We did a hearing test on the new map and that was -20db across the board, then we did another hearing test on my old map with the volume reduced, but it turned out I could hear nothing at 250, 4000 and 8000 mhz, so we scrapped the old map. I was given a second map, the same as the new quiet one, but a bit louder. I kept a programming slot on my processor for music, set to my new and quietest map.

We tried the Ling Six sounds after the mapping adjustment, I could hear them but I got completely muddled with these, which was quite upsetting, considering I had managed a Skype conversation the previous week. The Ling Six sounds are those sounds that lie within the speech spectrum of hearing; m, oo, ah, ee, sh, s.  On the positive side, voices did sound clearer, and sounds didn’t hurt any more. My audiologist said my current map is still on the loud side and we would be looking to turn it down even further.

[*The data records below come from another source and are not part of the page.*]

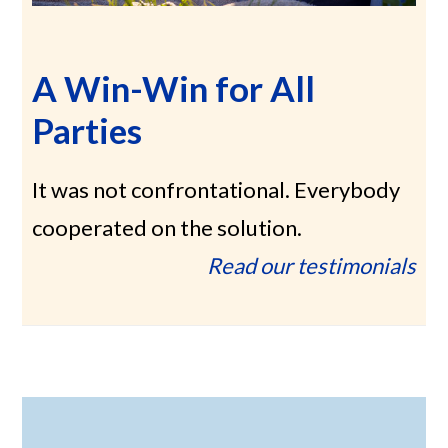
A Win-Win for All
Parties
It was not confrontational. Everybody
cooperated on the solution.
Read our testimonials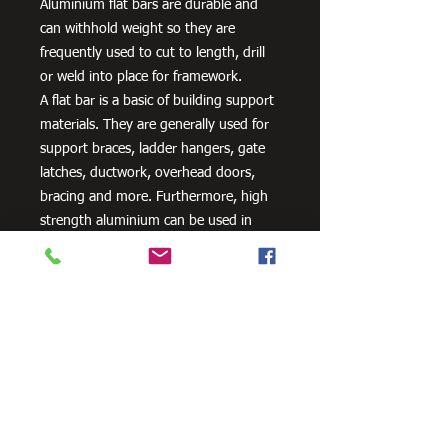
Aluminium flat bars are durable and
can withhold weight so they are
frequently used to cut to length, drill
or weld into place for framework.
A flat bar is a basic of building support
materials. They are generally used for
support braces, ladder hangers, gate
latches, ductwork, overhead doors,
bracing and more. Furthermore, high
strength aluminium can be used in
aero and space innovation and
applications, as well as in the marine
industry because of the non-corrosive
properties of aluminium.
Need Cutting?
Our steel cutting service is perfect
for those who need precision cuts,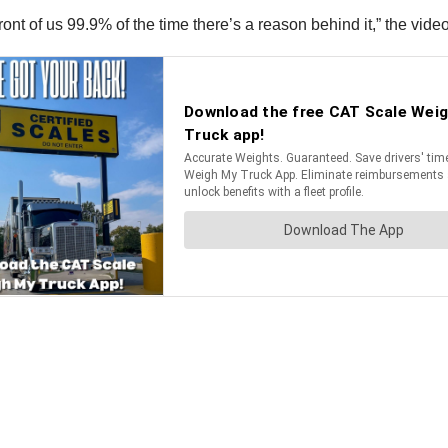
nt of us 99.9% of the time there’s a reason behind it,” the video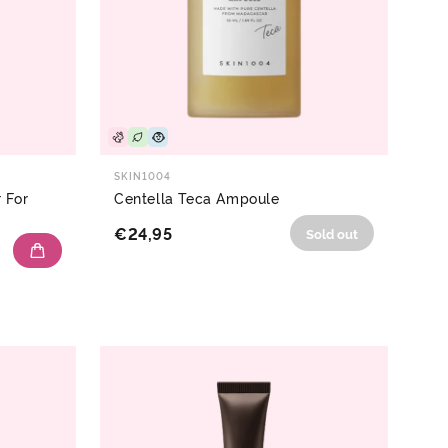
SKIN1004
 For
Centella Teca Ampoule
€24,95
Sold out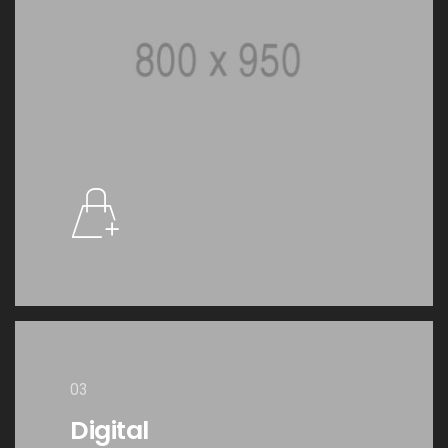
03
Digital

A friend said to me, ‘If it doesn’t bother a hearing person, it shouldn’t bother you either’ – food for thought. I was not noticing sounds that bothered me previously and was actually struggling to hear them.

I also learned something handy. I had complained about the hiss when listening through the direct connect lead to my iPod. It turned out the correct way to use it is to connect all the equipment up first, THEN switch the implant on by inserting the battery. The implant then searches for the iPod or whatever the lead is plugged into, and there is no background hiss.

A few weeks on, there has been noticeable progress. I am able to hear all the quiet sounds as before – my office clock ticking, the photocopier spitting out paper in the room next door, and a recent weird one, the optometrist’s breathing as she checked my eyes. I am able to understand some speech again and when a story was read to me, I found it noticeably easier to follow. Last week, I had the oddest experience. I was in a meeting with a barrister; she spoke very clearly, not too fast, in short sentences (the stuff of dreams!). Usually I write notes, keep glancing at the CART/STTR screen, and lipread, to keep up. It’s pretty hard work. On a number of occasions I was able to *hear* what she said without lipreading, and quickly check the CART screen afterwards, rather than be a slave to it. It was such a lovely feeling. I experienced it again that afternoon with another client who was a bit loud, it was just like having captions shoved straight into my brain. No brain processing…. no panicking …. so effortless ….. so easy.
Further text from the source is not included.